On Jan 24, 2014, at 1:14 PM, Al Kossow <aek at bitsavers.org> wrote:
On 1/24/14 9:36 AM, John Wilson wrote:
Almost definitely showing my own ignorance
(I'm very new to serial comms),
but my impression is that in the old days, synchronous ports *always* used
a modem-supplied (etc.) external clock signal, and it's only newer fancy-pants
ports like the Zilog Z85(2)30 that try to be cute about using a PLL to derive
a clock from transitions in the bit stream.
Manchester-encoded transmission schemes have embedded clocking. These go back well
before the days of the SCC. The on-wire encoding was normally hidden by whatever
modem was handling what was on the wire, so all you would see would be clock and
data. Think of the distinction today between the PHY and MAC in an Ethernet interface.
Manchester encoding is an excellent example of a modulation scheme that provides bit clock
as part of the demodulation process. Given the required bandwidth, it?s a good LAN (or
tape, e.g., DECtape) scheme, not so much for long distance connections.

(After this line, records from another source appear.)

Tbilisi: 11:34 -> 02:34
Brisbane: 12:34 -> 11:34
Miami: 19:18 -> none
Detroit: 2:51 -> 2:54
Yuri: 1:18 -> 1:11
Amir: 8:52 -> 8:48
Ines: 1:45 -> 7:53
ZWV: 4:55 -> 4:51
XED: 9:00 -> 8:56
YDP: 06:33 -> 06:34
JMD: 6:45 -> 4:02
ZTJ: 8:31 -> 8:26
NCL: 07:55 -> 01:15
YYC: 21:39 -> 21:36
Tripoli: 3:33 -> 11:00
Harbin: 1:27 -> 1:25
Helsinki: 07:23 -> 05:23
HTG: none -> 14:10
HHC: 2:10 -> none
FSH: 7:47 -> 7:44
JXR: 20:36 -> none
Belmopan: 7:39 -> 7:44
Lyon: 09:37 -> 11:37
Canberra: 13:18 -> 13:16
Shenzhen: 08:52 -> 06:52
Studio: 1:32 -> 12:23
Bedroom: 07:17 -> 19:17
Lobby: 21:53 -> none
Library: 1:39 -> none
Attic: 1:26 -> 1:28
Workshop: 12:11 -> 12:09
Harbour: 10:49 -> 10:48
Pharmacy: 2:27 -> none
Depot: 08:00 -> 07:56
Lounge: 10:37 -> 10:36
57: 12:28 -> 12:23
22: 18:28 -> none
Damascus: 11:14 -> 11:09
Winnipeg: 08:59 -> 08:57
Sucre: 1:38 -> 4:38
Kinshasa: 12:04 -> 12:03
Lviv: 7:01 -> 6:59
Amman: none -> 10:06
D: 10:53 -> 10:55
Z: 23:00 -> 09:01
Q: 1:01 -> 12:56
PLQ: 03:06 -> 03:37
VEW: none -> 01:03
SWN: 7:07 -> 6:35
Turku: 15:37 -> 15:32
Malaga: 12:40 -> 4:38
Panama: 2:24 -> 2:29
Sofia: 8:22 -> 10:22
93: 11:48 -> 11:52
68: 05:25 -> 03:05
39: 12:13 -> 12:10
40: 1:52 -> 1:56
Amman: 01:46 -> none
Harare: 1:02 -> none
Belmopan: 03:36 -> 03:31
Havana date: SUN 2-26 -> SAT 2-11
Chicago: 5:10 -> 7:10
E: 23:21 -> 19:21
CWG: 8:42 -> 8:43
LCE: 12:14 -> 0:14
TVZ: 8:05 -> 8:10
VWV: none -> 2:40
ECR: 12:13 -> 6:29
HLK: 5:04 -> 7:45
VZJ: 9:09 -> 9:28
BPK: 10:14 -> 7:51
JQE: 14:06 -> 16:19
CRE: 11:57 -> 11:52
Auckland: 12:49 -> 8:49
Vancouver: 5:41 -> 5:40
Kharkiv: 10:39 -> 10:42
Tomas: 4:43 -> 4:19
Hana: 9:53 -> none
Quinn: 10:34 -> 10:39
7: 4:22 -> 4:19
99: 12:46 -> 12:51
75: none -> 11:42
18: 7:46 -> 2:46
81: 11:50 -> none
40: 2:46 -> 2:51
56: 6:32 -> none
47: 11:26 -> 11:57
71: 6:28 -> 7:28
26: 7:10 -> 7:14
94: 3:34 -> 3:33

Some other simple modulation schemes are not clocked; FSK is a good example (110 baud, 300
baud, and Bell 202 modems). But many others, and in particular any of the faster phone
modem schemes (1200 bps and up) use modulation where the demodulator recovers the bit
clock as part of (or in order to do) the demodulation. PSK is an example, and certainly
anything harder like QAM inherently depends on having a good receiver clock.